---- RECORDS PROVIDED

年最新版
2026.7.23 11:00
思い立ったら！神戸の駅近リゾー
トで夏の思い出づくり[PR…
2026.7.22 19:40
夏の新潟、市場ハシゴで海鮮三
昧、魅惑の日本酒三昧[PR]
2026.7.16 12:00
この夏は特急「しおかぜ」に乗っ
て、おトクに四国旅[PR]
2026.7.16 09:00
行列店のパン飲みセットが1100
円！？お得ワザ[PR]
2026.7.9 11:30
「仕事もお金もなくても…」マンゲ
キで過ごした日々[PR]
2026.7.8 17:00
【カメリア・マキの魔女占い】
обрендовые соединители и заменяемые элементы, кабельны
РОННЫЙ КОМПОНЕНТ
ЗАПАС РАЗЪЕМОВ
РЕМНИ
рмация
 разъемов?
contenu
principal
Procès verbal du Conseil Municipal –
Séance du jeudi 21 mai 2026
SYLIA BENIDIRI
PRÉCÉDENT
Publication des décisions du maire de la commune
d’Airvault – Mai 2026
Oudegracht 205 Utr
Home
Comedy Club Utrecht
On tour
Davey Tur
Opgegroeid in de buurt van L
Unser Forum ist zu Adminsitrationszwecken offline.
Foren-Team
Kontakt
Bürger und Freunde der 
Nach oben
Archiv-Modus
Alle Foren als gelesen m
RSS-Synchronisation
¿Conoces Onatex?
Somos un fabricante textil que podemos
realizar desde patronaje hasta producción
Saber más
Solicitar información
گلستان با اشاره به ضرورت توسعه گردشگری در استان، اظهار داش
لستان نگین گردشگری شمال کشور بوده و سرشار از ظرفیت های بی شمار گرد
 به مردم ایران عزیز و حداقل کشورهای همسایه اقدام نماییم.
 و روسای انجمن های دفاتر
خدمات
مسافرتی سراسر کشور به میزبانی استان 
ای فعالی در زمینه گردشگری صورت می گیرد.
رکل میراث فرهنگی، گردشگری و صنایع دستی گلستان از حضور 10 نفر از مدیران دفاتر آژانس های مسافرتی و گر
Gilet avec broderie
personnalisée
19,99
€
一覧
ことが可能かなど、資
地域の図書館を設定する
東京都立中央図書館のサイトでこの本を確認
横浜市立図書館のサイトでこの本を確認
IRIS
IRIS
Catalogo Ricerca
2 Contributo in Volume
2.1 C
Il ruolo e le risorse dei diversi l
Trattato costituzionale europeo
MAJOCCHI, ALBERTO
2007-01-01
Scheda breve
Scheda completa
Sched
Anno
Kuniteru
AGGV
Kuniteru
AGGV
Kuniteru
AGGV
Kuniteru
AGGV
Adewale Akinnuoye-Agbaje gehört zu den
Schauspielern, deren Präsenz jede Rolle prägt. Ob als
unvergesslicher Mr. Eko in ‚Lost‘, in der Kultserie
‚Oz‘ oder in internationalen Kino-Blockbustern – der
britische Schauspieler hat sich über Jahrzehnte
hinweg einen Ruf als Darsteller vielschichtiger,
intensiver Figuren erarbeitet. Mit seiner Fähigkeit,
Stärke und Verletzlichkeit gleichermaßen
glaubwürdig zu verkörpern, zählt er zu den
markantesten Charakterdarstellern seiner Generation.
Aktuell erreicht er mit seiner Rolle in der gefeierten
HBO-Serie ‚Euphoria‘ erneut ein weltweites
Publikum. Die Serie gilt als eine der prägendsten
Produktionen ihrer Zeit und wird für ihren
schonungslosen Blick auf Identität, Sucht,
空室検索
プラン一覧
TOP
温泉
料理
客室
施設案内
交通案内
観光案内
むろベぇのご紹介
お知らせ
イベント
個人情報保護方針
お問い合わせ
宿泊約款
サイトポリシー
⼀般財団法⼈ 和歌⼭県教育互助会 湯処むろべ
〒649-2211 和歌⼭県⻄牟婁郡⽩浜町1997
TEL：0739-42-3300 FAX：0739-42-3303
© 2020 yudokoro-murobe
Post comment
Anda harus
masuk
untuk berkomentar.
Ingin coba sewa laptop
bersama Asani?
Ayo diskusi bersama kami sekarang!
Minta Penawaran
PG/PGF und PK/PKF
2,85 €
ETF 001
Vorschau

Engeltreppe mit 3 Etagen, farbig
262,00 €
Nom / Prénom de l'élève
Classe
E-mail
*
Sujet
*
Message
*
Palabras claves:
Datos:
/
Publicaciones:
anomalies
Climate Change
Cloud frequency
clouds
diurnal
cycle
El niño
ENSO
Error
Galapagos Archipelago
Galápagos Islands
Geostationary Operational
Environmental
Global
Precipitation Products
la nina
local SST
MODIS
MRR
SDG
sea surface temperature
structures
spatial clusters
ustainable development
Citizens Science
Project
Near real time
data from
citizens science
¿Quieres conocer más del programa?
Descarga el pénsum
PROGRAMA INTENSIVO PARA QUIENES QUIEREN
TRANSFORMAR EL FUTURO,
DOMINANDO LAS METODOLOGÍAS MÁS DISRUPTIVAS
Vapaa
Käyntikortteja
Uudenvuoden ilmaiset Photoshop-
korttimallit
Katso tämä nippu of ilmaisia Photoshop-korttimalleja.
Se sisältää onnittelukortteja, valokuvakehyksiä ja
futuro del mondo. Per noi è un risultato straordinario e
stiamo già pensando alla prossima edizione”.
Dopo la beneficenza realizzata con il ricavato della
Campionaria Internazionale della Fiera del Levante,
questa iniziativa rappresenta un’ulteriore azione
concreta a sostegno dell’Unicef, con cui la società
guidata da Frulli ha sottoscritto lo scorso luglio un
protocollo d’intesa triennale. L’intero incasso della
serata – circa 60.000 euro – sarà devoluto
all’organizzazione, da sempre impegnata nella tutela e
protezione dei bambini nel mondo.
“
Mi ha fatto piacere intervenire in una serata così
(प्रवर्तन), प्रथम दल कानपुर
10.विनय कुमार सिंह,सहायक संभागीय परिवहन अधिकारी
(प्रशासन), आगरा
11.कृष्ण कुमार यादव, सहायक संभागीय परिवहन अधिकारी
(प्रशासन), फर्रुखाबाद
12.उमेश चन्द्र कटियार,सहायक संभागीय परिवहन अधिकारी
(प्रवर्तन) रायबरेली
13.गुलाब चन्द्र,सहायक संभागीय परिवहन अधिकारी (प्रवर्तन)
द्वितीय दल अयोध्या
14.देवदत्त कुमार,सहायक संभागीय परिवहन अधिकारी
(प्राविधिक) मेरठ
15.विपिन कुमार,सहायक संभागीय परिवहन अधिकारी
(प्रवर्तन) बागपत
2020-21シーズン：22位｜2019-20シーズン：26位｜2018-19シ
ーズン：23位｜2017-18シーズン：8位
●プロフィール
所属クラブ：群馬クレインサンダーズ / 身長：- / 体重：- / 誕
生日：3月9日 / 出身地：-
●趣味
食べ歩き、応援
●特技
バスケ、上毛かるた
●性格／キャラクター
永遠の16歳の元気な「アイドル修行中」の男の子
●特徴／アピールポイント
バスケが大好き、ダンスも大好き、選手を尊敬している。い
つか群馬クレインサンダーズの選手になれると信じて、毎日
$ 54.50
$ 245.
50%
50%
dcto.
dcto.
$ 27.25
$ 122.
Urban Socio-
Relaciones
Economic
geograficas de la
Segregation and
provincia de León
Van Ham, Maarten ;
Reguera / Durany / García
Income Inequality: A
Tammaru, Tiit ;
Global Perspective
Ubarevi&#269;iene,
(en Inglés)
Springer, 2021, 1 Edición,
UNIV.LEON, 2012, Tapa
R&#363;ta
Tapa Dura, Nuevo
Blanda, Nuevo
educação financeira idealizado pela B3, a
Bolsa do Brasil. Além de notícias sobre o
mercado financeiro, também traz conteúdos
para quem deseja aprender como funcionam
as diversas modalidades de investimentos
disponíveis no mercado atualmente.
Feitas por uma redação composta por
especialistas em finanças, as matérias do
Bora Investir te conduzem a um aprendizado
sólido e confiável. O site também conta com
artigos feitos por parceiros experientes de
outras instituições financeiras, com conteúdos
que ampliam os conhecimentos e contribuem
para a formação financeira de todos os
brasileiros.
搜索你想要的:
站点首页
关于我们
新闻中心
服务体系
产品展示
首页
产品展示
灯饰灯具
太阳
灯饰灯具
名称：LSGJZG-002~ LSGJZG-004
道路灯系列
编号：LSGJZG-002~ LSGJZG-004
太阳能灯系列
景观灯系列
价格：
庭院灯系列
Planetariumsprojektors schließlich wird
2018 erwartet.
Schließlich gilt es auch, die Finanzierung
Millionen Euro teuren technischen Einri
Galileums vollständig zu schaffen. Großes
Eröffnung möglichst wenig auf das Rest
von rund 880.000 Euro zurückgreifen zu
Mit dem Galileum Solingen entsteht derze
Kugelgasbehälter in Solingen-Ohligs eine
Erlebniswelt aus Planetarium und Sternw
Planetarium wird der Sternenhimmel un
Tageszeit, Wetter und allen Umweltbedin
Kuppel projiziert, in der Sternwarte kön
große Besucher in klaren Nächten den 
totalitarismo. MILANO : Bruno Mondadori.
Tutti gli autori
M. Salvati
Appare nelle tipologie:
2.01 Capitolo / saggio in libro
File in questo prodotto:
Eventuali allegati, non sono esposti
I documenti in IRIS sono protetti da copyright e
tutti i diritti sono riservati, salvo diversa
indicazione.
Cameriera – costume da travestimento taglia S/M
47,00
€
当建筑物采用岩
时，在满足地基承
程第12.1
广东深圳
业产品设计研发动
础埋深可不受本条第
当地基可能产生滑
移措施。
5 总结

--------

▸ TASK DIRECTIONS: Retype only this portion of the data above: the line containing "円！？お得ワザ[PR]", the line containing "Unser Forum ist", and all lines between them, exactly.

▸ ANSWER BOX:
円！？お得ワザ[PR]
2026.7.9 11:30
「仕事もお金もなくても…」マンゲ
キで過ごした日々[PR]
2026.7.8 17:00
【カメリア・マキの魔女占い】
обрендовые соединители и заменяемые элементы, кабельны
РОННЫЙ КОМПОНЕНТ
ЗАПАС РАЗЪЕМОВ
РЕМНИ
рмация
 разъемов?
contenu
principal
Procès verbal du Conseil Municipal –
Séance du jeudi 21 mai 2026
SYLIA BENIDIRI
PRÉCÉDENT
Publication des décisions du maire de la commune
d’Airvault – Mai 2026
Oudegracht 205 Utr
Home
Comedy Club Utrecht
On tour
Davey Tur
Opgegroeid in de buurt van L
Unser Forum ist zu Adminsitrationszwecken offline.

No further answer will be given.